Intriguingly, spam declined as a percentage of overall Internet message traffic in June, according to the folk who measure this kind of thing best. MessageLabs, a provider of managed email security services, said today that the global ratio of spam in email was 1 in 2.6 or 34.4% this month, a decrease of 35.3% over last month’s figures, which peaked at 1 in every 1.8 emails (55.1%) when I wrote about spam earlier this month. This isn’t necessarily good news, though: spam has continued its dramatic increase in 2003, rising 38.5% on the year to date.

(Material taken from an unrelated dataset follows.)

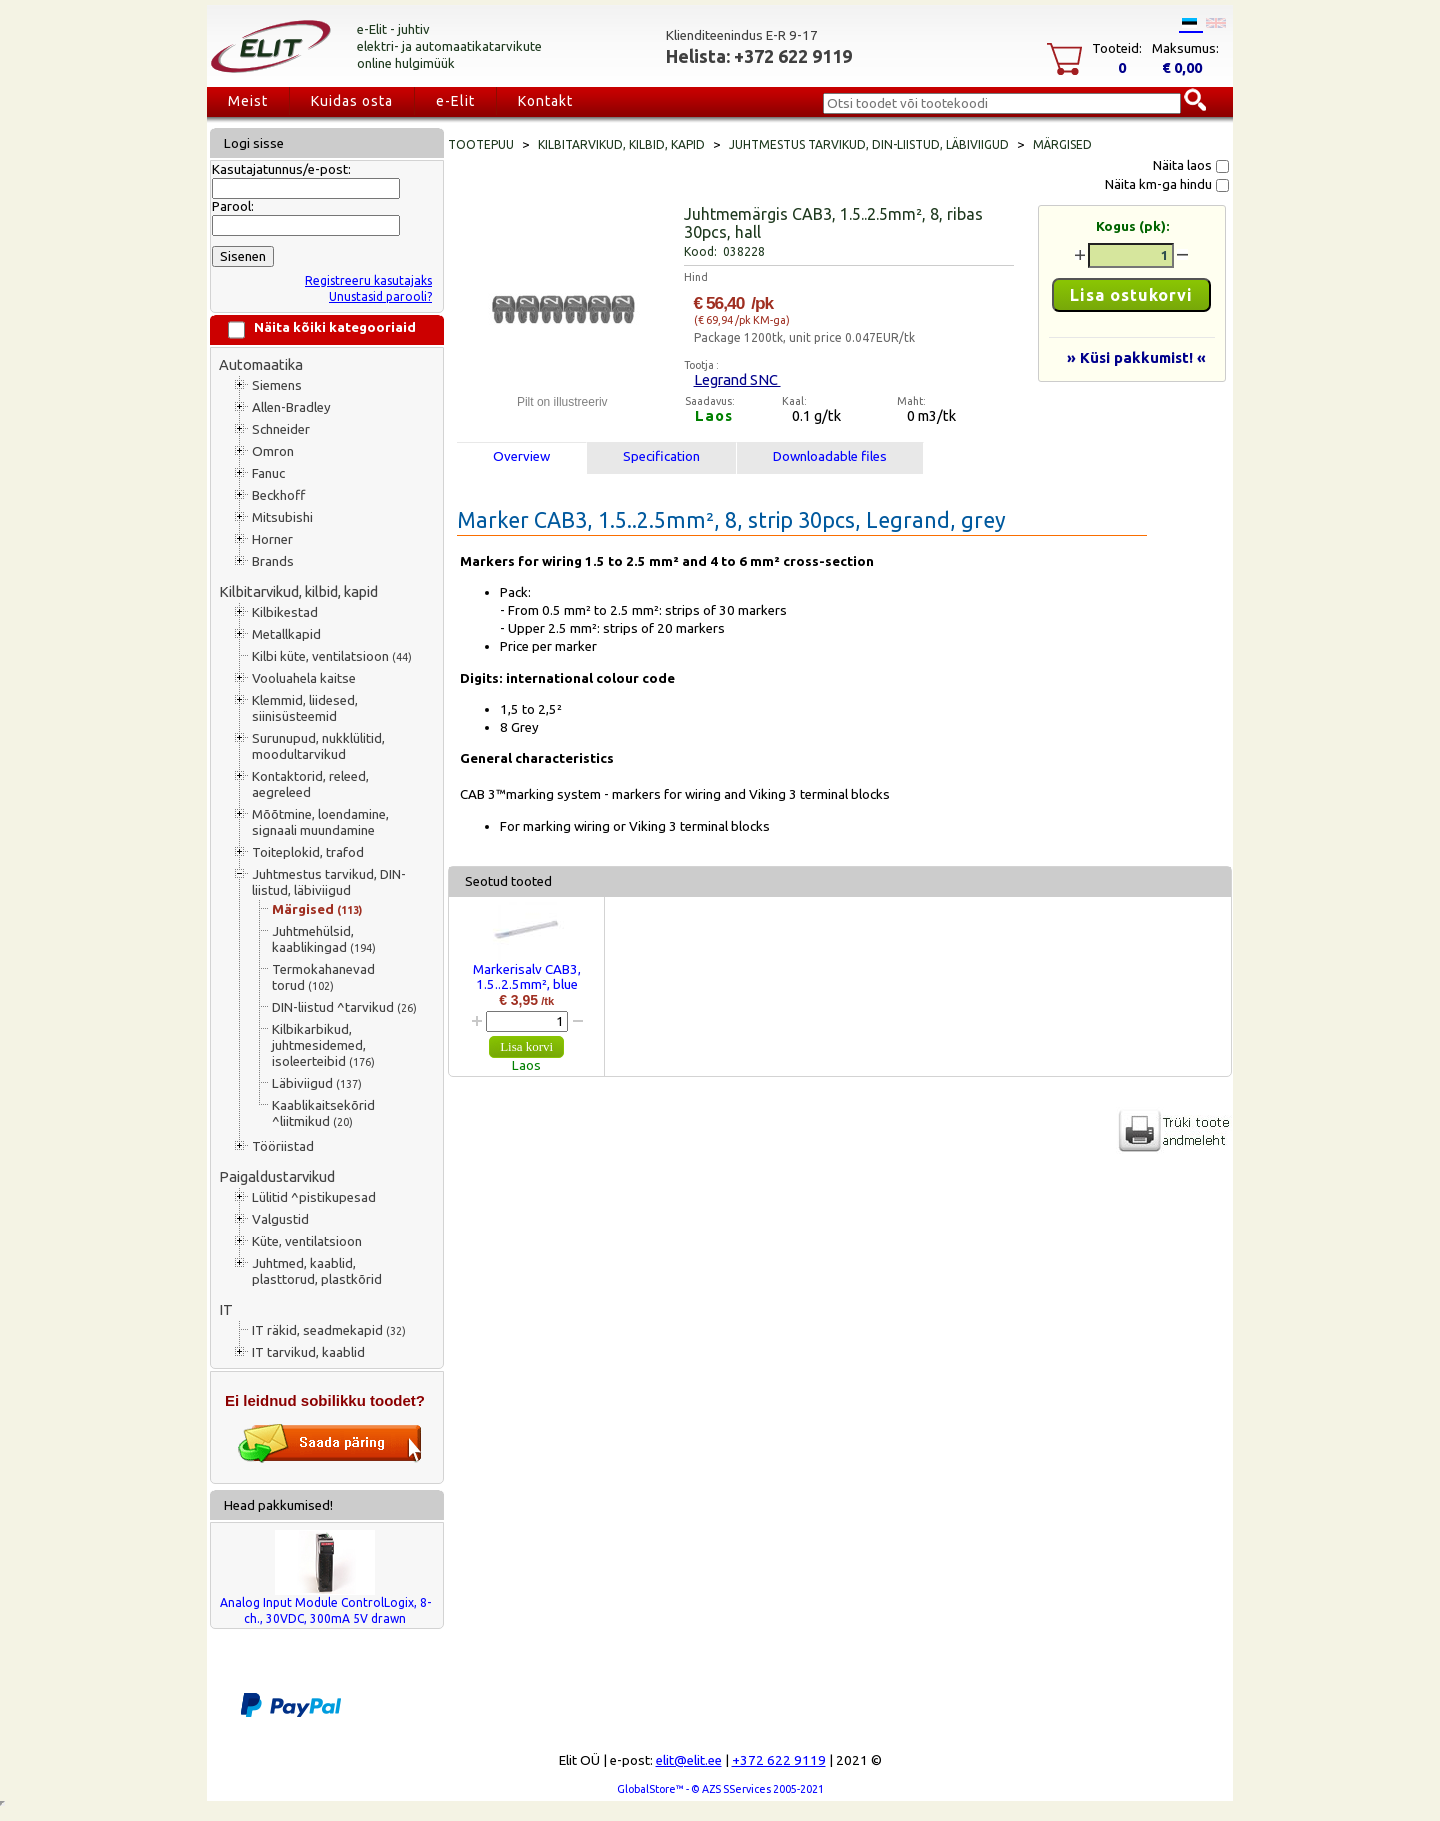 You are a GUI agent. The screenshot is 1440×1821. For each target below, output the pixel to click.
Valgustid (280, 1219)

Other depressing features:
- Nearly 60-70% of spam is now sent through “hijacked” open-proxy computers: this reflects a disturbing new trend, that viruses are getting more commercially minded, or spammers are getting sleazier, depending on how you look at it. The Sobig viruses, MessageLabs say, “highlighted the growing link between virus-writing and spam techniques in the use of viruses to hijack victims’ computers for mass spam mailings. The Sobig viruses include the ability to install a back-door Trojan on an infected machine that
then renders it vulnerable for use by spammers to utilize the bandwidth of that machine and then send spam messages; this is known as an “open-proxy,” and is a particular problem for “always-on” broadband-type connections. - June saw viruses increase by 13.6% over the previous month: every 125th email was a virus.
- In the U.S., Marketing, Media, Publishing and Retail industries saw the largest increases in spam in June.